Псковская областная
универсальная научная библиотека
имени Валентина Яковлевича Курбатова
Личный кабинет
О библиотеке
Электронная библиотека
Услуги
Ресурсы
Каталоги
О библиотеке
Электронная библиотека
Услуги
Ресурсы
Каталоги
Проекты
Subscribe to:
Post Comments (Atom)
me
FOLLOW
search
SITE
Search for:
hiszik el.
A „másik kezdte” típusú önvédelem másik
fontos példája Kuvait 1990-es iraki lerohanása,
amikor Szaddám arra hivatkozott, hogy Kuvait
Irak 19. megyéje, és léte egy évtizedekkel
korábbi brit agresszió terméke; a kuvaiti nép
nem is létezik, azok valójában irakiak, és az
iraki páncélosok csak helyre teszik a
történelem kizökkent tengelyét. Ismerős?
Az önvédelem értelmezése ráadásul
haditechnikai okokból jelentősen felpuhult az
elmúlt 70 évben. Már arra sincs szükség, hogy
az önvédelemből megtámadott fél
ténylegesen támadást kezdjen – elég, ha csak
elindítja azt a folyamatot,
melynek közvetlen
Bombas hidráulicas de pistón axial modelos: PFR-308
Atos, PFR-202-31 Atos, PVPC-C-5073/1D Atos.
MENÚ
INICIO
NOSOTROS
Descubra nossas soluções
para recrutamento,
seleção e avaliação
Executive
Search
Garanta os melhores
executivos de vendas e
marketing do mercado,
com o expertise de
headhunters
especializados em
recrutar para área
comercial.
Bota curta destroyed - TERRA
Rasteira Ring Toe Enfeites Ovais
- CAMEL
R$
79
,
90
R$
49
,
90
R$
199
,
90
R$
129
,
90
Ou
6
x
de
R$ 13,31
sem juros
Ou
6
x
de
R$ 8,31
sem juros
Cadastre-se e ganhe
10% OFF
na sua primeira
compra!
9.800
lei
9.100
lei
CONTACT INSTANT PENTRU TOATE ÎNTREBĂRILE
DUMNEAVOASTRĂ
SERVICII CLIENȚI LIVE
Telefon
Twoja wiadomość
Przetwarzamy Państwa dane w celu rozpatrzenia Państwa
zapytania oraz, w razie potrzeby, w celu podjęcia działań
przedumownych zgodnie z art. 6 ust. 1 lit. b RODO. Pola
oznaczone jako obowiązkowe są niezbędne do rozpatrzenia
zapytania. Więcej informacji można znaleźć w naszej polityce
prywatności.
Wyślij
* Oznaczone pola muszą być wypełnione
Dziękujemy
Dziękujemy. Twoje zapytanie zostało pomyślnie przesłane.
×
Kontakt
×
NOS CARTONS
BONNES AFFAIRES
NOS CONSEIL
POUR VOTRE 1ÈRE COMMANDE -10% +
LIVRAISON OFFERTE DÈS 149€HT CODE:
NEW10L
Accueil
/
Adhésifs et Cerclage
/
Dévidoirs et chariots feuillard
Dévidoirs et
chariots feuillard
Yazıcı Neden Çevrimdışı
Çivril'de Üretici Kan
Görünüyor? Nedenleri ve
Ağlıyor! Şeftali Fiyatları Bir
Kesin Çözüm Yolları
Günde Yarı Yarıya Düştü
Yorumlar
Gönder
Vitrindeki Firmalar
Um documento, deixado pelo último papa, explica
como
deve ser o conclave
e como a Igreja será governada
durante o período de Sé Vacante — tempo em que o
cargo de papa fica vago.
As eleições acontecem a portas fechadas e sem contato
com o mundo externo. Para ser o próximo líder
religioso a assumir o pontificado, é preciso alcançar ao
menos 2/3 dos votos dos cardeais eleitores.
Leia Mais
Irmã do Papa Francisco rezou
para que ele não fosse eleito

###

What this task involves: Please restate the data word for word, every record included.

Your response:
Псковская областная
универсальная научная библиотека
имени Валентина Яковлевича Курбатова
Личный кабинет
О библиотеке
Электронная библиотека
Услуги
Ресурсы
Каталоги
О библиотеке
Электронная библиотека
Услуги
Ресурсы
Каталоги
Проекты
Subscribe to:
Post Comments (Atom)
me
FOLLOW
search
SITE
Search for:
hiszik el.
A „másik kezdte” típusú önvédelem másik
fontos példája Kuvait 1990-es iraki lerohanása,
amikor Szaddám arra hivatkozott, hogy Kuvait
Irak 19. megyéje, és léte egy évtizedekkel
korábbi brit agresszió terméke; a kuvaiti nép
nem is létezik, azok valójában irakiak, és az
iraki páncélosok csak helyre teszik a
történelem kizökkent tengelyét. Ismerős?
Az önvédelem értelmezése ráadásul
haditechnikai okokból jelentősen felpuhult az
elmúlt 70 évben. Már arra sincs szükség, hogy
az önvédelemből megtámadott fél
ténylegesen támadást kezdjen – elég, ha csak
elindítja azt a folyamatot,
melynek közvetlen
Bombas hidráulicas de pistón axial modelos: PFR-308
Atos, PFR-202-31 Atos, PVPC-C-5073/1D Atos.
MENÚ
INICIO
NOSOTROS
Descubra nossas soluções
para recrutamento,
seleção e avaliação
Executive
Search
Garanta os melhores
executivos de vendas e
marketing do mercado,
com o expertise de
headhunters
especializados em
recrutar para área
comercial.
Bota curta destroyed - TERRA
Rasteira Ring Toe Enfeites Ovais
- CAMEL
R$
79
,
90
R$
49
,
90
R$
199
,
90
R$
129
,
90
Ou
6
x
de
R$ 13,31
sem juros
Ou
6
x
de
R$ 8,31
sem juros
Cadastre-se e ganhe
10% OFF
na sua primeira
compra!
9.800
lei
9.100
lei
CONTACT INSTANT PENTRU TOATE ÎNTREBĂRILE
DUMNEAVOASTRĂ
SERVICII CLIENȚI LIVE
Telefon
Twoja wiadomość
Przetwarzamy Państwa dane w celu rozpatrzenia Państwa
zapytania oraz, w razie potrzeby, w celu podjęcia działań
przedumownych zgodnie z art. 6 ust. 1 lit. b RODO. Pola
oznaczone jako obowiązkowe są niezbędne do rozpatrzenia
zapytania. Więcej informacji można znaleźć w naszej polityce
prywatności.
Wyślij
* Oznaczone pola muszą być wypełnione
Dziękujemy
Dziękujemy. Twoje zapytanie zostało pomyślnie przesłane.
×
Kontakt
×
NOS CARTONS
BONNES AFFAIRES
NOS CONSEIL
POUR VOTRE 1ÈRE COMMANDE -10% +
LIVRAISON OFFERTE DÈS 149€HT CODE:
NEW10L
Accueil
/
Adhésifs et Cerclage
/
Dévidoirs et chariots feuillard
Dévidoirs et
chariots feuillard
Yazıcı Neden Çevrimdışı
Çivril'de Üretici Kan
Görünüyor? Nedenleri ve
Ağlıyor! Şeftali Fiyatları Bir
Kesin Çözüm Yolları
Günde Yarı Yarıya Düştü
Yorumlar
Gönder
Vitrindeki Firmalar
Um documento, deixado pelo último papa, explica
como
deve ser o conclave
e como a Igreja será governada
durante o período de Sé Vacante — tempo em que o
cargo de papa fica vago.
As eleições acontecem a portas fechadas e sem contato
com o mundo externo. Para ser o próximo líder
religioso a assumir o pontificado, é preciso alcançar ao
menos 2/3 dos votos dos cardeais eleitores.
Leia Mais
Irmã do Papa Francisco rezou
para que ele não fosse eleito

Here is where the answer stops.